[Problem to solve] Beginning at the line that contains "Answer in <instances>...</instances>.", transcribe every line up to the last one in the material below. Include no other lines.

Provided material: Begin

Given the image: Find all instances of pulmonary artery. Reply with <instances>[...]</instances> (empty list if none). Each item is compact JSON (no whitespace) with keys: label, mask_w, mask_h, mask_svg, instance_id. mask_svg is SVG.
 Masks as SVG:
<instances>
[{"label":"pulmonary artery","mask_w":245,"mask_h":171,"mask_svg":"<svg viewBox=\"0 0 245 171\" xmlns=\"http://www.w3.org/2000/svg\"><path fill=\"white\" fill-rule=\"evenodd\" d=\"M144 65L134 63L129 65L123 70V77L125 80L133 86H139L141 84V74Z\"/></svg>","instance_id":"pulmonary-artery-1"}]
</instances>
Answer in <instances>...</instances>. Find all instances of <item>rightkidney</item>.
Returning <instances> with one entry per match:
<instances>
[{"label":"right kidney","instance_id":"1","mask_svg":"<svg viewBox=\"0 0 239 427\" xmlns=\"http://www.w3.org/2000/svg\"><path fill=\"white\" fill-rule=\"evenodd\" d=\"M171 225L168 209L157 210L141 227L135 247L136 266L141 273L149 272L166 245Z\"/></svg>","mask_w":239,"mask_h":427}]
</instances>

Provided material: End

[Worked solution]
Answer in <instances>...</instances>. Find all instances of <item>rightkidney</item>.
Returning <instances> with one entry per match:
<instances>
[{"label":"right kidney","instance_id":"1","mask_svg":"<svg viewBox=\"0 0 239 427\" xmlns=\"http://www.w3.org/2000/svg\"><path fill=\"white\" fill-rule=\"evenodd\" d=\"M171 225L168 209L157 210L141 227L135 247L136 266L141 273L149 272L166 245Z\"/></svg>","mask_w":239,"mask_h":427}]
</instances>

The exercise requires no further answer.